O Guia Repsol de restaurantes está a crescer em Portugal. Na gala que decorreu na passada segunda-feira em Évora, que é a segunda desde o regresso do guia ao território nacional, foram entregues as novas distinções que reforçam a cobertura deste sobre o território nacional.
Há mais restaurantes com a classificação um sol, dois sois e mais dois três sóis, a maior distinção do guia, ambos entregues no Algarve. Também os Açores tiveram um reforço significativo de presenças. Estas duas regiões acabam por ser os grandes vencedores da noite. É claro que as grandes zonas urbanas do Porto e Lisboa tiveram um forte aumento de restaurantes no guia, mas a relevância das distinções no Algarve e nos Açores mostram que estes dois territórios continuam a afirmar-se como referências gastronómicas e a melhorar a sua oferta restaurativa.

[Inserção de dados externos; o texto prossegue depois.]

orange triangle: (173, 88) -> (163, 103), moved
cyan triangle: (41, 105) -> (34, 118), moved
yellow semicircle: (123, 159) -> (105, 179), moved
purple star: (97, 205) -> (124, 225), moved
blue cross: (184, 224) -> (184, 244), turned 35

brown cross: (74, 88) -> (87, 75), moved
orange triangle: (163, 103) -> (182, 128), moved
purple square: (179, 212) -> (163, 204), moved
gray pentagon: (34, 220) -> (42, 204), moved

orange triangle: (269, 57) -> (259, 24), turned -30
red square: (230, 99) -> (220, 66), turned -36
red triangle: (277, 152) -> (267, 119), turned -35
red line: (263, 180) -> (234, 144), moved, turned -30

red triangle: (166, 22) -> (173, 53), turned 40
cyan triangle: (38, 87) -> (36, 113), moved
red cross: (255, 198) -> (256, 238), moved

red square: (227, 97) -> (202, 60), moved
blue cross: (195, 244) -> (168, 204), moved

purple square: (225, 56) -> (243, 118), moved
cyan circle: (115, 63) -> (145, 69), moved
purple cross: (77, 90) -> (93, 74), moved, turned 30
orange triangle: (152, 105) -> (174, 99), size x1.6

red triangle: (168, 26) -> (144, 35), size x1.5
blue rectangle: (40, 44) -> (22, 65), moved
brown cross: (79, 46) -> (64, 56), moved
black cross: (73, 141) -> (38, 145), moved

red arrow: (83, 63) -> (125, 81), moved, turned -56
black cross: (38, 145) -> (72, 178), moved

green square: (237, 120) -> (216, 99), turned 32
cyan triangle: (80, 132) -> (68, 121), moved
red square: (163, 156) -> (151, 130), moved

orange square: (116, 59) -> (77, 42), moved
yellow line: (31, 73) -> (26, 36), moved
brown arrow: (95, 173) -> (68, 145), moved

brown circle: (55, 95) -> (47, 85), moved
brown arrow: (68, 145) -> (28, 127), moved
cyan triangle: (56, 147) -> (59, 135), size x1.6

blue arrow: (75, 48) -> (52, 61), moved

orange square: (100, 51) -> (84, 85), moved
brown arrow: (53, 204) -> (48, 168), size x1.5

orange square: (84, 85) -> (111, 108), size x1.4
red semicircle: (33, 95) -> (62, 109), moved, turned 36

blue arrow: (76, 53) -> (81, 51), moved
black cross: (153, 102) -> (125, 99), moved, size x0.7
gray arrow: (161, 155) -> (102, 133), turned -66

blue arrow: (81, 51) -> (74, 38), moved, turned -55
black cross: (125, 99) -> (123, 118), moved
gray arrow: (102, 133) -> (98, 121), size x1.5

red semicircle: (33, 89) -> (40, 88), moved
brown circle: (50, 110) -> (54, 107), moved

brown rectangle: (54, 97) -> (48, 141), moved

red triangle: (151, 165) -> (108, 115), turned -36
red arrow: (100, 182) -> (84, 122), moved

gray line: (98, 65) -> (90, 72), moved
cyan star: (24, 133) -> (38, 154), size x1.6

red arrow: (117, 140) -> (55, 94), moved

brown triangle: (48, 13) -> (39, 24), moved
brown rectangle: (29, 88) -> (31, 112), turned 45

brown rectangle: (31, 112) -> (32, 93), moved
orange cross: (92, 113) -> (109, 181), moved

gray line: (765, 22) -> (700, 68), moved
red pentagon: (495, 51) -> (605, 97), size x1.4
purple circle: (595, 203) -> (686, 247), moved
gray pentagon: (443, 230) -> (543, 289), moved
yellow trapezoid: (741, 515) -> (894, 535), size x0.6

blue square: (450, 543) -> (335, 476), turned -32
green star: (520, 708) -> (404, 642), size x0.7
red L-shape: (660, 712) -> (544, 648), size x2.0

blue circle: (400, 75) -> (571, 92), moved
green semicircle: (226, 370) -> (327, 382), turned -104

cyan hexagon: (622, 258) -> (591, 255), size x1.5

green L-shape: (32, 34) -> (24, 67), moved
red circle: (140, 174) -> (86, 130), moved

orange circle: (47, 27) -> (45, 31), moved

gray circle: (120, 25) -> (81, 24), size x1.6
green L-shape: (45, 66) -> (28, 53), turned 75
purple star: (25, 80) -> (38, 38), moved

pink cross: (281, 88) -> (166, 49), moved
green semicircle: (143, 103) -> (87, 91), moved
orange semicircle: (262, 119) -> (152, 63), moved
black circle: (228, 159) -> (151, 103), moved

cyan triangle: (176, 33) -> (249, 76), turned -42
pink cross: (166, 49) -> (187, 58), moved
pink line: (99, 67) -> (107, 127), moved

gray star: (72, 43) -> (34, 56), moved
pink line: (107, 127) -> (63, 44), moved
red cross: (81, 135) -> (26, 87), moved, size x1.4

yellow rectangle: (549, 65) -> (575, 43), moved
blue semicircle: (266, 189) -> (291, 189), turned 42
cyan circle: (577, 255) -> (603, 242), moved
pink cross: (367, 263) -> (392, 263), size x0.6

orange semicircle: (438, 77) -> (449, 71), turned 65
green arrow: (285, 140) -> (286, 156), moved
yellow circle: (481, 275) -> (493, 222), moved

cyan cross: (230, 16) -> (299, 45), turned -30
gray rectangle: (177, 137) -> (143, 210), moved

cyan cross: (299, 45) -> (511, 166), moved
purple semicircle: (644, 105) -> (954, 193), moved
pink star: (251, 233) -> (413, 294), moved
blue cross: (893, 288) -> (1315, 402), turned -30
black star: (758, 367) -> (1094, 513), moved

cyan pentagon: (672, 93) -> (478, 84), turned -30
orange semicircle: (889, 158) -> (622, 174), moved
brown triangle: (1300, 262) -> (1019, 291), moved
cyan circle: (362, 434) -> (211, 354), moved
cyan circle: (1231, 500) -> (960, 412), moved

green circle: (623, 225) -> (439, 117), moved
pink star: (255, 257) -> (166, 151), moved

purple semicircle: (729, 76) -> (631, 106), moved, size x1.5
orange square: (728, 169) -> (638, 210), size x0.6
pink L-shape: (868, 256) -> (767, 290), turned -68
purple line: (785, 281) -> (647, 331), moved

O Algarve parece reinventado. É hoje uma fonte de receituário e produto, depois de ter feito um caminho ancorado no turismo de qualidade e no poder de compra. Já os Açores são apenas a confirmação do que há muito se sabia, mas com maior investimento no setor e uma mais clara visão do que se pretende para os restaurantes da região. São já três as ilhas que se afirmam como referências gastronómicas açorianas.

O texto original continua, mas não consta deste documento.